# SPEEDUP 512? – USING GRAPHIC PROCESSORS FOR SIMULATION

## Thomas Wiedemann<sup>1</sup>

<sup>1</sup>University of Applied Science Dresden Friedrich List Platz 1, Dresden, 01069, GERMANY

wiedem@informatik.htw-dresden.de

Current hardware development is characterized by an increasing number of multi-core processors. The performance advantages of dual and quad core processors have already been applied in high-speed calculations of video streams and other multimedia tasks. New options arise from the increasing power of new graphic processors. They include up to 1600 shading processors, which can also be used for universal computations at present.

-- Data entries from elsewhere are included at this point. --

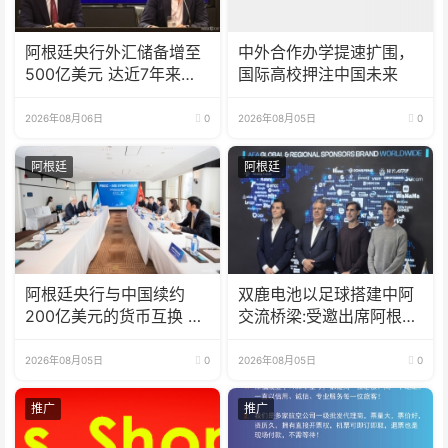
阿根廷央行外汇储备增至
中外合作办学提速扩围，
500亿美元 达近7年来最
国际高校押注中国未来
高水平
2026年08月06日
0
2026年08月05日
0
阿根廷
阿根廷
阿根廷央行与中国续约
双鹿电池以足球搭建中阿
200亿美元的货币互换 有
交流桥梁:受邀出席阿根廷
效期增至5年
足协赞助商招待会！
2026年08月05日
0
2026年08月05日
0
推广
推广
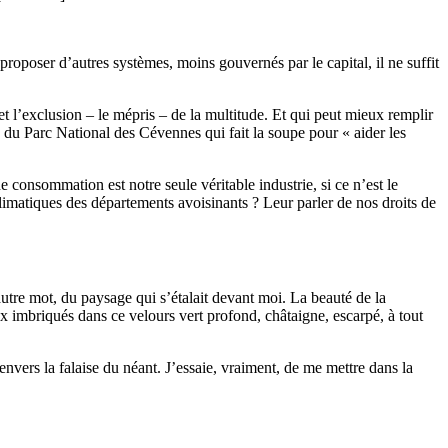
t proposer d’autres systèmes, moins gouvernés par le capital, il ne suffit
 et l’exclusion – le mépris – de la multitude. Et qui peut mieux remplir
 du Parc National des Cévennes qui fait la soupe pour « aider les
consommation est notre seule véritable industrie, si ce n’est le
 climatiques des départements avoisinants ? Leur parler de nos droits de
’autre mot, du paysage qui s’étalait devant moi. La beauté de la
x imbriqués dans ce velours vert profond, châtaigne, escarpé, à tout
e envers la falaise du néant. J’essaie, vraiment, de me mettre dans la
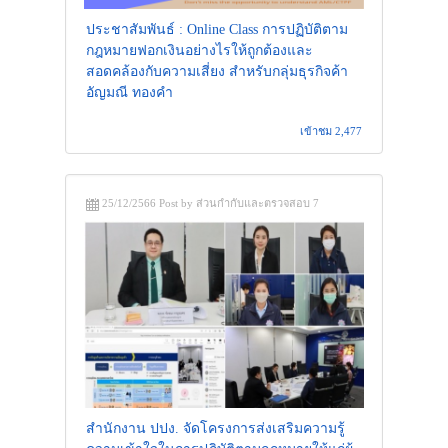
ประชาสัมพันธ์ : Online Class การปฏิบัติตาม
กฎหมายฟอกเงินอย่างไรให้ถูกต้องและ
สอดคล้องกับความเสี่ยง สำหรับกลุ่มธุรกิจค้า
อัญมณี ทองคำ
เข้าชม 2,477
25/12/2566 Post by ส่วนกำกับและตรวจสอบ 7
สำนักงาน ปปง. จัดโครงการส่งเสริมความรู้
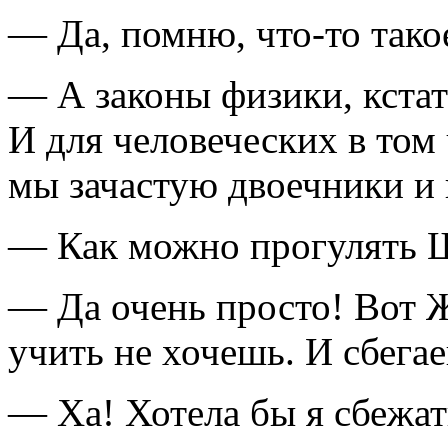
— Да, помню,
что-то
тако
— А законы физики, кстат
И для человеческих в том
мы зачастую двоечники и
— Как можно прогулять 
— Да очень просто! Вот Жи
учить не хочешь. И сбега
— Ха! Хотела бы я сбежат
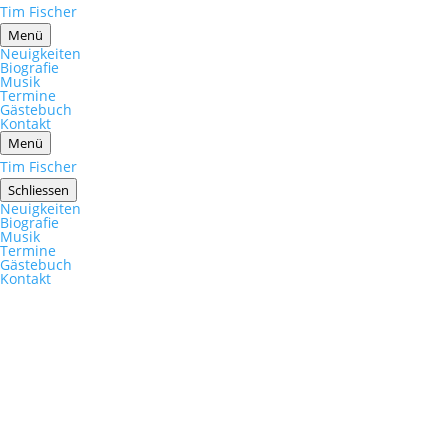
Tim Fischer
Menü
Neuigkeiten
Biografie
Musik
Termine
Gästebuch
Kontakt
Menü
Tim Fischer
Schliessen
Neuigkeiten
Biografie
Musik
Termine
Gästebuch
Kontakt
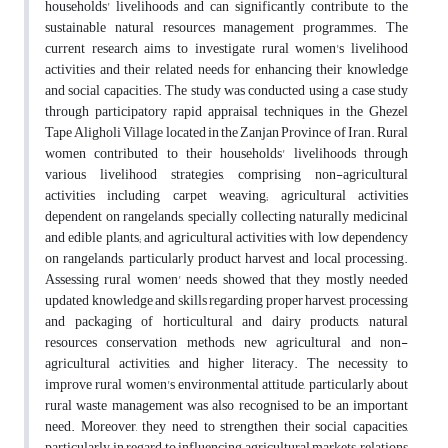
households' livelihoods and can significantly contribute to the
sustainable natural resources management programmes. The
current research aims to investigate rural women's livelihood
activities and their related needs for enhancing their knowledge
and social capacities. The study was conducted using a case study
through participatory rapid appraisal techniques in the Ghezel
Tape Aligholi Village located in the Zanjan Province of Iran. Rural
women contributed to their households' livelihoods through
various livelihood strategies, comprising non-agricultural
activities including carpet weaving; agricultural activities
dependent on rangelands, specially collecting naturally medicinal
and edible plants; and agricultural activities with low dependency
on rangelands, particularly product harvest and local processing.
Assessing rural women' needs showed that they mostly needed
updated knowledge and skills regarding proper harvest, processing
and packaging of horticultural and dairy products, natural
resources conservation methods, new agricultural and non-
agricultural activities, and higher literacy. The necessity to
improve rural women's environmental attitude, particularly about
rural waste management was also recognised to be an important
need. Moreover, they need to strengthen their social capacities,
particularly in regard to influencing agricultural markets, relations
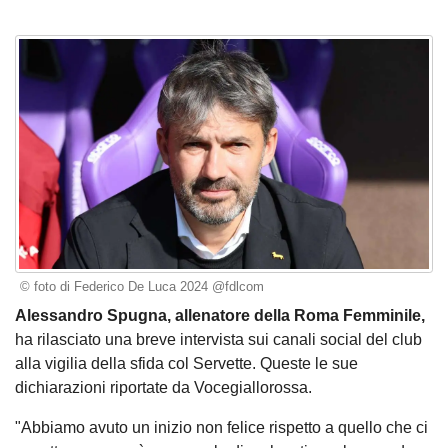
© foto di Federico De Luca 2024 @fdlcom
Alessandro Spugna, allenatore della Roma Femminile,
ha rilasciato una breve intervista sui canali social del club
alla vigilia della sfida col Servette. Queste le sue
dichiarazioni riportate da Vocegiallorossa.
"Abbiamo avuto un inizio non felice rispetto a quello che ci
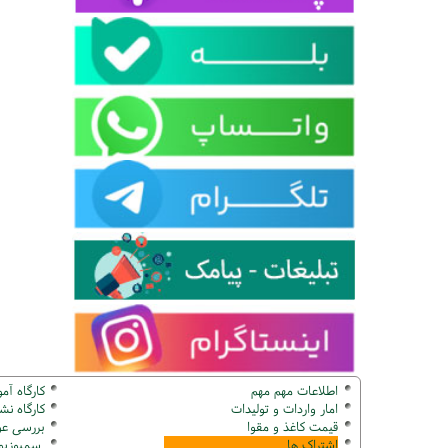
اطلاعات مهم مهم
کارگاه آم
امار واردات و تولیدات
کارگاه ن
قیمت کاغذ و مقوا
بررسی عو
اشتراک ها
سمپوزیوم ک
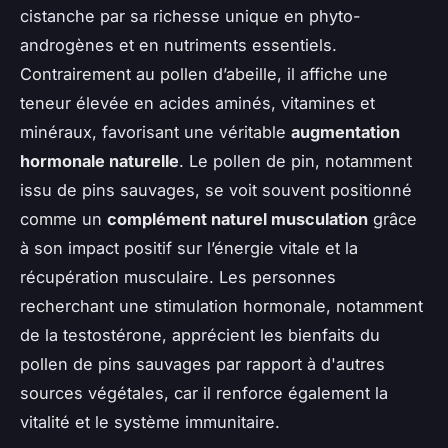
cistanche par sa richesse unique en phyto-
androgènes et en nutriments essentiels.
Contrairement au pollen d’abeille, il affiche une
teneur élevée en acides aminés, vitamines et
minéraux, favorisant une véritable
augmentation
hormonale naturelle
. Le pollen de pin, notamment
issu de pins sauvages, se voit souvent positionné
comme un
complément naturel musculation
grâce
à son impact positif sur l’énergie vitale et la
récupération musculaire. Les personnes
recherchant une stimulation hormonale, notamment
de la testostérone, apprécient les bienfaits du
pollen de pins sauvages par rapport à d'autres
sources végétales, car il renforce également la
vitalité et le système immunitaire.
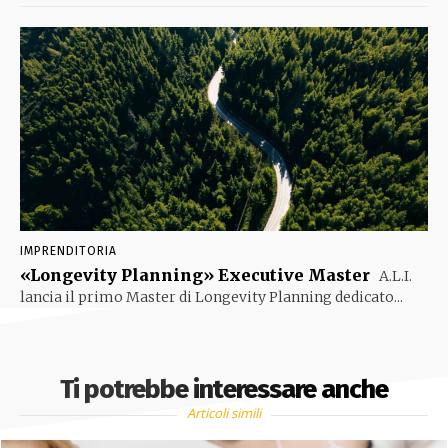
IMPRENDITORIA
«Longevity Planning» Executive Master
A.L.I.
lancia il primo Master di Longevity Planning dedicato...
Ti potrebbe interessare anche
Articoli simili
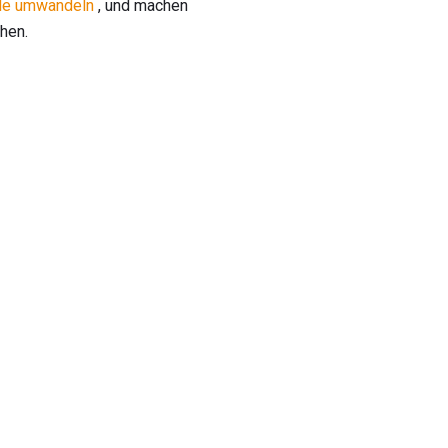
ele umwandeln
, und machen
hen.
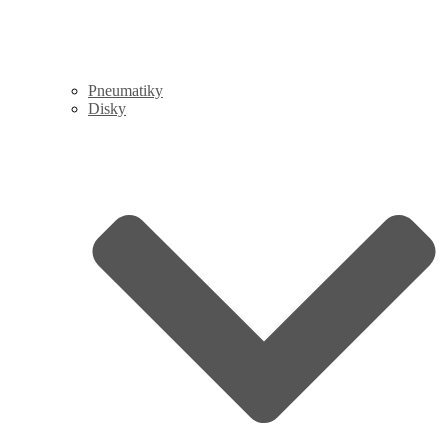
Pneumatiky
Disky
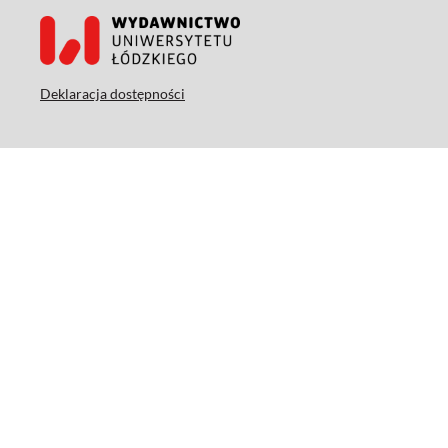
Deklaracja dostępności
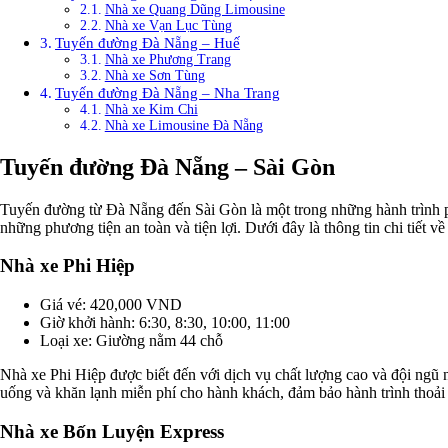
Nhà xe Quang Dũng Limousine
Nhà xe Vạn Lục Tùng
Tuyến đường Đà Nẵng – Huế
Nhà xe Phương Trang
Nhà xe Sơn Tùng
Tuyến đường Đà Nẵng – Nha Trang
Nhà xe Kim Chi
Nhà xe Limousine Đà Nẵng
Tuyến đường Đà Nẵng – Sài Gòn
Tuyến đường từ Đà Nẵng đến Sài Gòn là một trong những hành trình p
những phương tiện an toàn và tiện lợi. Dưới đây là thông tin chi tiết v
Nhà xe Phi Hiệp
Giá vé: 420,000 VND
Giờ khởi hành: 6:30, 8:30, 10:00, 11:00
Loại xe: Giường nằm 44 chỗ
Nhà xe Phi Hiệp được biết đến với dịch vụ chất lượng cao và đội ngũ 
uống và khăn lạnh miễn phí cho hành khách, đảm bảo hành trình thoải 
Nhà xe Bốn Luyện Express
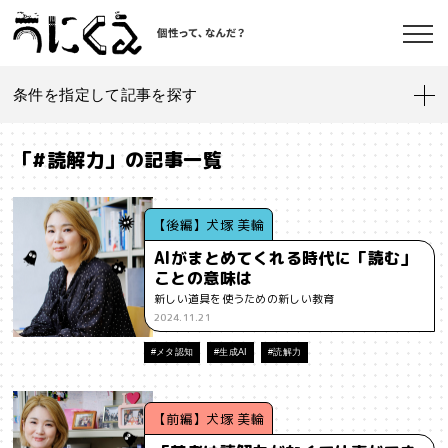
条件を指定して記事を探す
記事一覧
うにくえ とは？
「#読解力」の記事一覧
お問い合わせ
#「好き」に向き合う
#「私」とは
#「自分らしい」仕事
#1人
【後編】犬塚 美輪
AIがまとめてくれる時代に「読む」
#AI
#AIアライメント
#AIエージェント
#J-POP
#SF
ことの意味は
©kaonavi, Inc.
新しい道具を使うための新しい教育
#SNS
#Transformer
#VR
#XR
#YouTuber
#Z世代
2024.11.21
#アイデンティティ
#アイデンティティ・ポリティクス
#メタ認知
#生成AI
#読解力
#アストロサイト
#アテンションエコノミー
#アメリカ
【前編】犬塚 美輪
#イノベーション
#インターネット
#インフォーマル経済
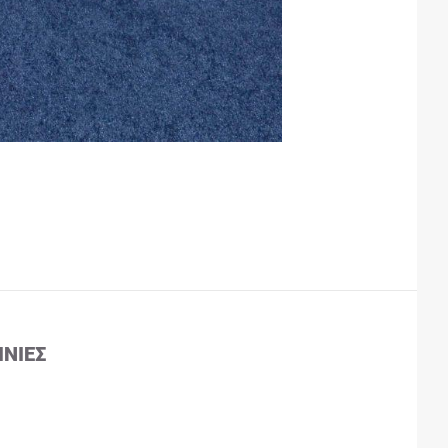
ΙΝΊΕΣ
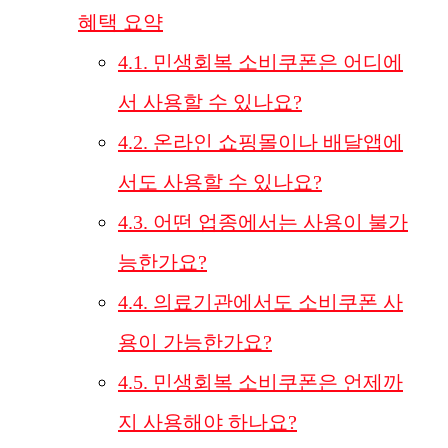
혜택 요약
4.1.
민생회복 소비쿠폰은 어디에
서 사용할 수 있나요?
4.2.
온라인 쇼핑몰이나 배달앱에
서도 사용할 수 있나요?
4.3.
어떤 업종에서는 사용이 불가
능한가요?
4.4.
의료기관에서도 소비쿠폰 사
용이 가능한가요?
4.5.
민생회복 소비쿠폰은 언제까
지 사용해야 하나요?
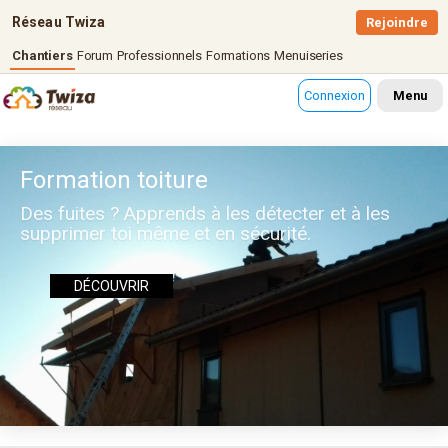
Réseau Twiza
Rejoindre
Chantiers
Forum
Professionnels
Formations
Menuiseries
Connexion
Menu
Formation toiture
Des fuites ? Apprends à les détecter et à les
supprimer toi même et en sécurité.
DÉCOUVRIR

The paper discusses possible applications of graphic processors in continuous and discrete simulation. The implementation of parallel threads on more than one core requires substantial changes in the software structure, which are only possible inside the source code. Changes like these cannot be realized with COTS simulation systems. The paper also introduces feasible architectures and compares the CUDA and OpenCL approach.

Keywords: Massively parallel computing, graphic processors, CUDA, OpenCL

### **Author biography**

THOMAS WIEDEMANN is a professor at the Department of Computer Science at the University of Applied Sciences Dresden (HTWD). He was graduated (as a Diploma engineer) at the Technical University Sofia and received the Ph. D. degree from the Humboldt-University Berlin. His research domains are focused on simulation methodology, tools and environments in distributed simulation and manufacturing processes. He also presents lectures in intranet solutions and database applications.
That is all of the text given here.